First patients receive gene therapy for blindness on NHS

Image of target with arrow in centre to show First patients receive gene therapy for blindness on NHS

The first patients have begun gene therapy for blindness on the NHS as part of NHS Long Term Plan.

Babies born with an inherited retinal disorder, known as Leber’s Congenital Amaurosis (LCA), have poor sight which swiftly deteriorates, with many ultimately losing their vision completely in childhood.

The life-changing treatment for children and adults – voretigene neparvovec – is the first in a new generation of gene therapies that can be directly administered to patients, in this case through an injection. Many patients in the trials recovered their night time vision with this treatment.

Through the NHS Long Term Plan, the NHS is committed to freeing up the funds needed to invest in world-class, cutting edge technologies and treatments such as the fast-tracking of CAR-T therapy which uses the body’s own immune system to tackle previously untreatable cancers.

Patients here will benefit from voretigene neparvovec, also known as Luxturna, after NHS England reached a NICE-endorsed deal with manufacturer Novartis to fund the drug.
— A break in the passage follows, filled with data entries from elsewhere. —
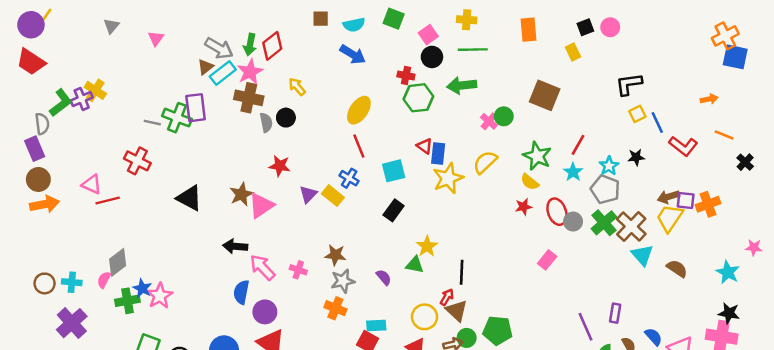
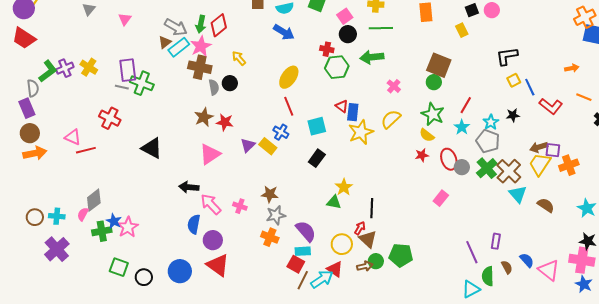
yellow cross: (95, 90) -> (89, 67), moved
purple rectangle: (196, 108) -> (128, 70), moved
green circle: (504, 116) -> (434, 82), moved
brown star: (241, 194) -> (204, 117), moved
orange cross: (708, 204) -> (569, 165), moved
purple semicircle: (384, 277) -> (306, 231), moved, size x1.6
It is expected that this will provide access to treatment for the first time for patients living with a retinal dystrophy, caused by a specific gene mutation. Until now no treatment has been available and it is estimated that as many as 100 patients could benefit from the new gene therapy.

The condition blocks messages for making proteins in the eye that are essential for normal vision, the drug works by recreating these processes like that in a healthy functioning eye.

The treatment for adults will initially be available from three national specialist centres in Manchester, London, and Oxford, with the option to roll-out the treatment to other hospitals.